Dass Belém infrastrukturelle und soziale Herausforderungen hat, ist kein „Fehler“, es ist Teil der Realität, auf die aufmerksam gemacht werden soll. Die Wahl des Ortes ist deshalb ein starkes symbolisches Zeichen und ein notwendiger Impuls, um internationale Unterstützung für die Region zu mobilisieren.

Die Berichterstattung der NOZ unterschlägt diesen Kontext weitgehend und verengt die Perspektive auf den Zustand der Stadt. Damit erscheint Merz respektlose Bemerkung im Nachhinein fast nachvollziehbar. Die eigentliche Frage sollte jedoch sein, warum ein deutscher Bundeskanzler eine Gastgeberstadt herabwürdigt, statt die politische Bedeutung dieses Ortes anzuerkennen, und warum dies in der Berichterstattung nicht klarer eingeordnet wird.

Mit freundlichen Grüßen

Leserbrief zu den jüngsten Äußerungen von Bundeskanzler Friedrich Merz über die brasilianische Stadt Belém, NOZ vom Donnerstag, 20.11.2025, Seite 4

Bundeskanzler Merz sorgte mit seiner Aussage über die brasilianische Stadt Belém bei der COP30 für Empörung. Der Leserbrief kritisiert die Bemerkung als außenpolitisch taktlos, respektlos gegenüber der Gastgeberstadt und symptomatisch für wiederkehrende Fehltritte in Südamerika. Auch der Kommentar „Steilvorlage für Brasilien“ unterstreicht, dass solche Äußerungen politische Risiken bergen und die diplomatische Wirkung deutscher Vertreter beeinträchtigen.

Hallo NOZ,

hier sende ich Ihnen meinen Leserbrief zu den jüngsten Äußerungen von Bundeskanzler Friedrich Merz über die brasilianische Stadt Belém, NOZ vom Donnerstag, 20.11.2025, Seite 4.

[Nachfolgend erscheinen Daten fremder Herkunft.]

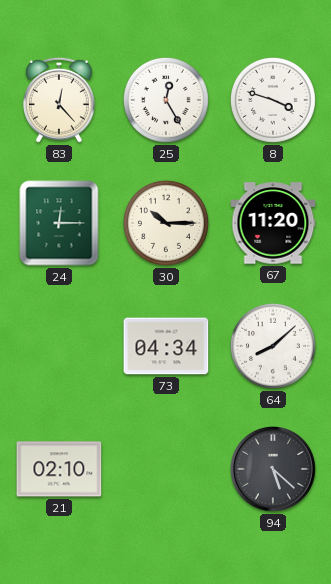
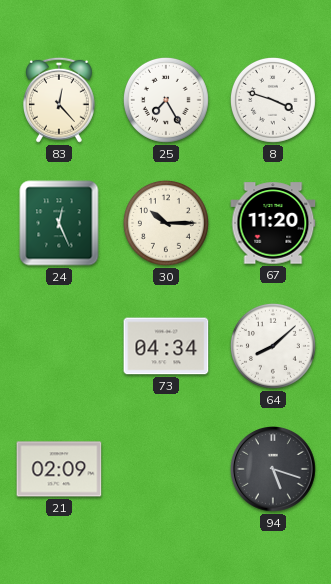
25: 12:25 -> 7:25
24: 12:15 -> 12:26
21: 02:10 -> 02:09
94: 5:22 -> 5:18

Die jüngsten Äußerungen von Bundeskanzler Friedrich Merz über die brasilianische Stadt Belém zeigen einmal mehr, wie schnell Unbedachtheit in der Außenpolitik Schaden anrichten kann. Während Merz betonte, Deutschland sei „eines der schönsten Länder der Welt“, verfehlte er die Gelegenheit, Respekt für die Gastgeberstadt der COP30 zu zeigen, einer Stadt, die nicht nur wegen ihrer Lage am Amazonas, sondern auch wegen der sozialen Herausforderungen und des Engagements vor Ort weltweite Aufmerksamkeit verdient.

Die Empörung in Brasilien war nicht übertrieben: Der Bürgermeister von Belém sprach von „unglücklich, arrogant und voreingenommen“, Präsident Lula verwies auf die kulturellen und kulinarischen Qualitäten der Stadt. Selbst Regierungssprecher und Kanzler betonten nachträglich, dass die Bemerkung sich nicht gegen Brasilien richten sollte, die Wirkung war dennoch verheerend.

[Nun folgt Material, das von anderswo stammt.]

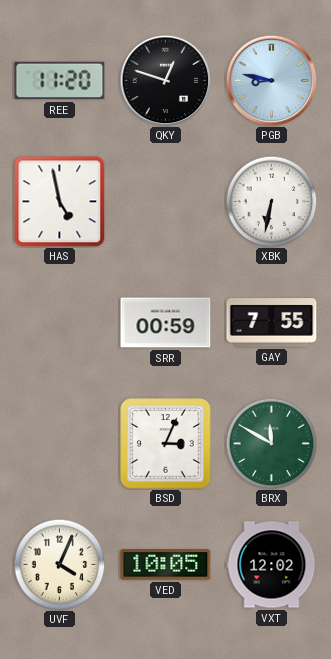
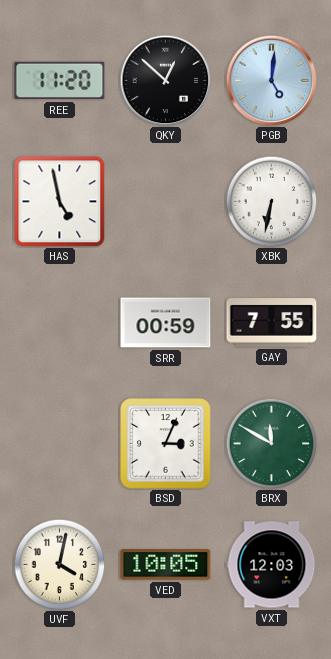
QKY: 12:48 -> 12:52
PGB: 8:47 -> 5:01
UVF: 4:04 -> 4:02
VXT: 12:02 -> 12:03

Es zeigt sich ein Muster: Merz äußert sich über Südamerika ohne ausreichende Kenntnis der lokalen Verhältnisse und liefert damit unnötige Steilvorlagen für Kritik. Außenpolitische Sensibilität, Respekt vor Gastgebern und ein Bewusstsein für die internationale Wirkung eigener Worte sind elementar, gerade bei Klimakonferenzen, die globale Kooperation erfordern. Wer Verantwortung trägt, sollte sich dessen bewusst sein.

Ein Kanzler, der in wenigen Sätzen internationales Ansehen aufs Spiel setzt, darf nicht auf Erklärungen zurückgreifen, sondern muss souverän und respektvoll agieren. Deutschland sollte stolz auf seine Diplomatie sein, nicht auf den Vergleich mit anderen Ländern.